The tree focusing on the vertebrate KCNA genes was reconstructed with the ML (Figure 3) and Bayesian inference methods (Additional file 3, Figure S3). This analysis included six sea lamprey KCNA genes and complete or nearly complete sets of KCNA sequences of three tetrapods (human, chicken and frog), one non-teleost actinopterygian fish (Florida gar), and one cartilaginous fish (elephant shark), and employed sea urchin and sea squirt homologs as an outgroup (Figure 3). The sea lamprey PmKCNAν was excluded because of its extremely divergent sequence among the deuterostome KCNA genes (Additional file 2, Figure S2). Maximum-likelihood and Bayesian inference supported tree topologies similar to that of a previous study, in terms of relationships between gnathostome KCNA subgroups [17]. In this tree, monophylies of all individual gnathostome KCNA subgroups (KCNA1-7 and 10) were strongly supported (BP: 67-99; PP: 0.91-1.00).
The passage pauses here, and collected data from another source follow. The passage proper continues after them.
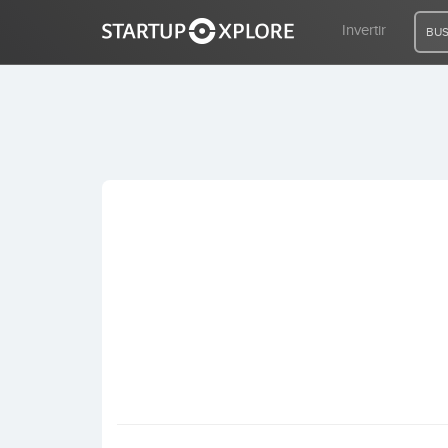
Invertir
BUS
BUSCO FINANCIACIÓN
REGISTRO
ACCESO
Inicio
Invertir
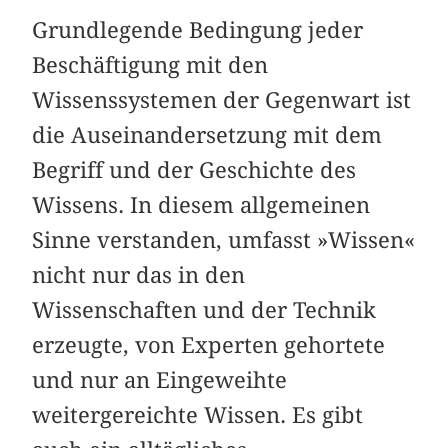
Grundlegende Bedingung jeder
Beschäftigung mit den
Wissenssystemen der Gegenwart ist
die Auseinandersetzung mit dem
Begriff und der Geschichte des
Wissens. In diesem allgemeinen
Sinne verstanden, umfasst »Wissen«
nicht nur das in den
Wissenschaften und der Technik
erzeugte, von Experten gehortete
und nur an Eingeweihte
weitergereichte Wissen. Es gibt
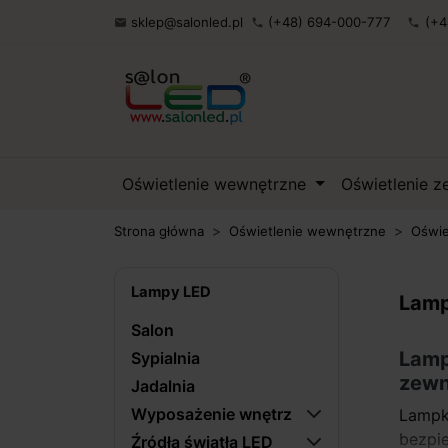
sklep@salonled.pl
(+48) 694-000-777
(+4

phone
phone
Oświetlenie wewnętrzne
Oświetlenie 
Strona główna
Oświetlenie wewnętrzne
Oświe
Lampy LED
Lamp
Salon
Lamp
Sypialnia
zewn
Jadalnia
Wyposażenie wnętrz
Lampk
bezpi
Źródła światła LED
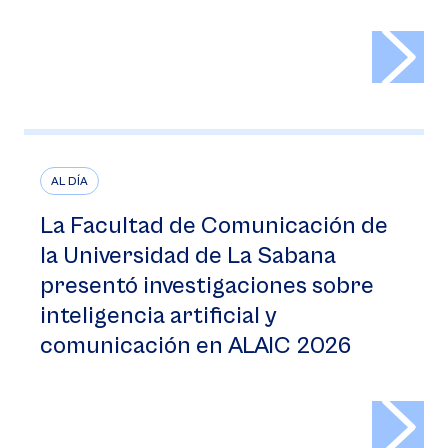
>
AL DÍA
La Facultad de Comunicación de
la Universidad de La Sabana
presentó investigaciones sobre
inteligencia artificial y
comunicación en ALAIC 2026
>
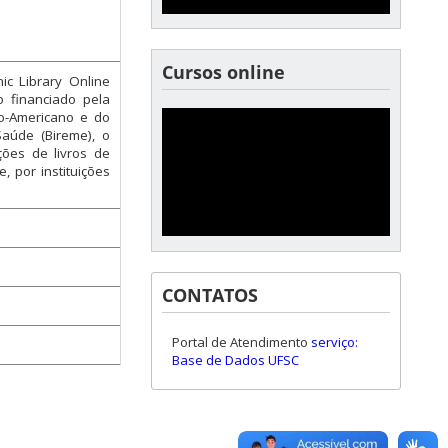
Cursos online
nic Library Online
o financiado pela
o-Americano e do
aúde (Bireme), o
ções de livros de
e, por instituições
CONTATOS
Portal de Atendimento
serviço:
Base de Dados UFSC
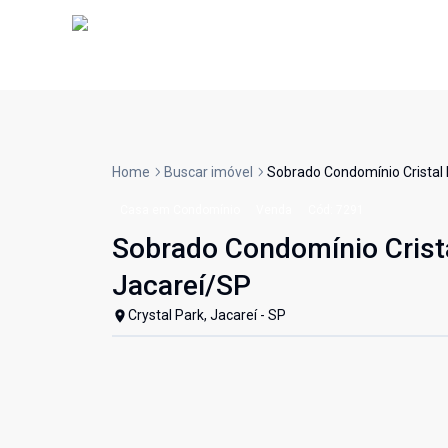
Home
Buscar imóvel
Sobrado Condomínio Cristal 
Casa em Condomínio
Venda
Cód:
7291
Sobrado Condomínio Crista
Jacareí/SP
Crystal Park, Jacareí - SP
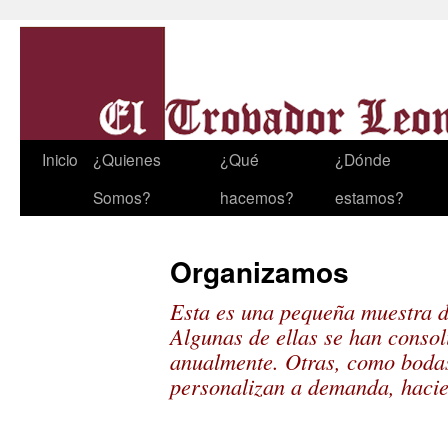
Inicio
¿Quienes
¿Qué
¿Dónde
Somos?
hacemos?
estamos?
Organizamos
Esta es una pequeña muestra d
Algunas de ellas se han consol
anualmente. Otras, como bodas
personalizan a demanda, hacie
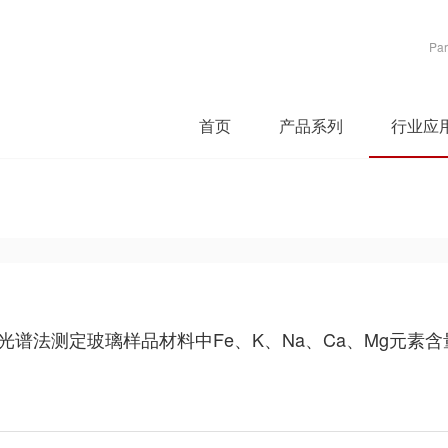
Par
首页
产品系列
行业应
光谱法测定玻璃样品材料中Fe、K、Na、Ca、Mg元素含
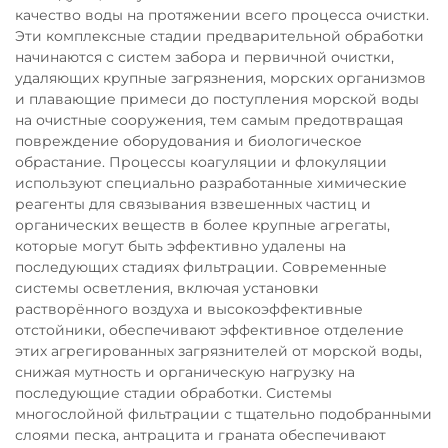
качество воды на протяжении всего процесса очистки.
Эти комплексные стадии предварительной обработки
начинаются с систем забора и первичной очистки,
удаляющих крупные загрязнения, морских организмов
и плавающие примеси до поступления морской воды
на очистные сооружения, тем самым предотвращая
повреждение оборудования и биологическое
обрастание. Процессы коагуляции и флокуляции
используют специально разработанные химические
реагенты для связывания взвешенных частиц и
органических веществ в более крупные агрегаты,
которые могут быть эффективно удалены на
последующих стадиях фильтрации. Современные
системы осветления, включая установки
растворённого воздуха и высокоэффективные
отстойники, обеспечивают эффективное отделение
этих агрегированных загрязнителей от морской воды,
снижая мутность и органическую нагрузку на
последующие стадии обработки. Системы
многослойной фильтрации с тщательно подобранными
слоями песка, антрацита и граната обеспечивают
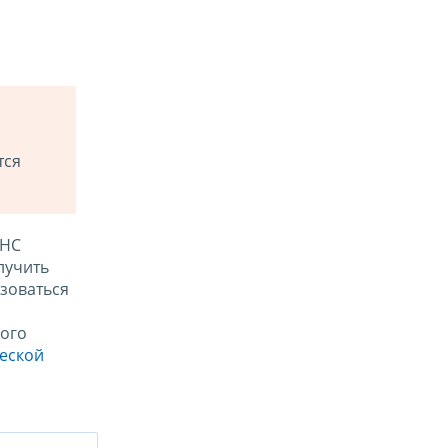
тся
ФНС
лучить
зоваться
ого
ческой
However, instead of grouping KCNA5 and -10, which was suggested by the previously proposed evolutionary history of the KCNA clusters [17], a sister group relationship between KCNA10 and KCNA1-6 was supported by the ML tree (Figure 3). This might be due to the accelerated evolution of KCNA10 after the split between KCNA5 and -10[17] and shorter alignment [203 amino acid sites (aa)] used in this analysis than in the previous one (364 aa) [17].

Figure 3
figure 3

Maximum-likelihood tree of KCNA genes rooted by invertebrate sequences. 203 amino acid sites were employed in this analysis. Statistical support values for nodes with branches leading to sea lamprey and elephant shark genes are shown with ML bootstrap values left to the slash and posterior probabilities right to the slash. "-" indicates inconsistent tree topologies between Maximum-likelihood tree and Bayesian tree.
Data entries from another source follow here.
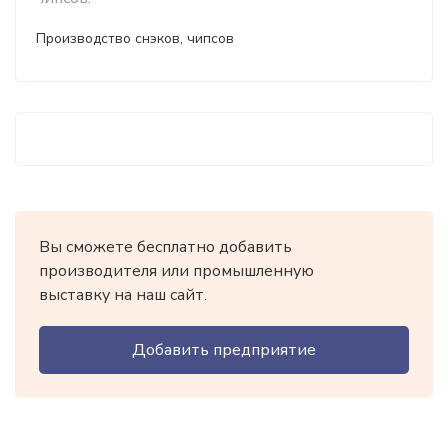
Производство снэков, чипсов
Вы сможете бесплатно добавить
производителя или промышленную
выставку на наш сайт.
Добавить предприятие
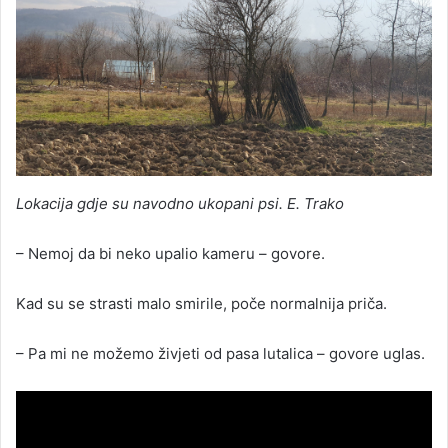
Lokacija gdje su navodno ukopani psi. E. Trako
– Nemoj da bi neko upalio kameru – govore.
Kad su se strasti malo smirile, poče normalnija priča.
– Pa mi ne možemo živjeti od pasa lutalica – govore uglas.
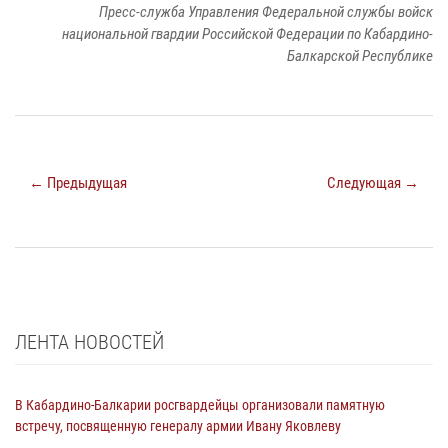
Пресс-служба Управления Федеральной службы войск
национальной гвардии Российской Федерации по Кабардино-
Балкарской Республике
← Предыдущая
Следующая →
ЛЕНТА НОВОСТЕЙ
В Кабардино-Балкарии росгвардейцы организовали памятную
встречу, посвященную генералу армии Ивану Яковлеву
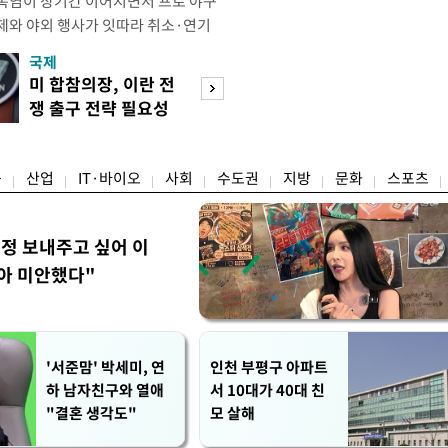
폭염이 장기간 이어지면서 프로 야구
제와 야외 행사가 잇따라 취소·연기
테니스장, 풋살장 등 야외 체육시설도
국제
경제
을 단축하는 등 폭염 대응에 나섰다.
미 합참의장, 이란 전
호가 낮춘 매물 
 단순히 불쾌한 더위를 넘어 신체가
쟁 출구 전략 필요성
다…종부세 출구 
 이르렀다며 야외 활동 시 생명에 치
강조
는 강남
융
산업
IT·바이오
사회
수도권
지방
문화
스포츠
정 보내주고 싶어 이
아 미안했다"
'서준맘' 박세미, 연
인천 부평구 아파트
하 남자친구와 열애
서 10대가 40대 친
"결혼 생각도"
모 살해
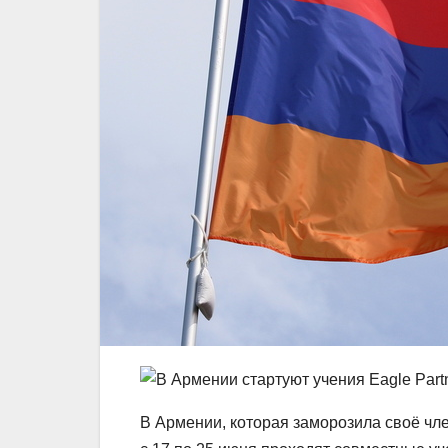
В Армении, которая заморозила своё чле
All elephant shark KCNA genes were relatively robustly placed in the phylogenetic trees (Figure 3), in accordance with its phylogenetic position in the species tree. In contrast, none of the sea lamprey KCNA genes was unambiguously assigned to any of the jawed vertebrate KCNA subgroups (Figure 3). Although sister relationships between PmKCNAα/β and KCNA10 as well as between PmKCNAδ/ε/ζ and KCNA4 were recovered by both methods, statistical support for these relationships were not high (BP: 11~59; PP: 0.39~0.97). Maximum-likelihood and Bayesian inference methods with different models, e.g, JTT+Γ4, JTT+I+Γ4+F and LG+I+Γ4, LG+I+Γ4+F produced similar results (data not shown).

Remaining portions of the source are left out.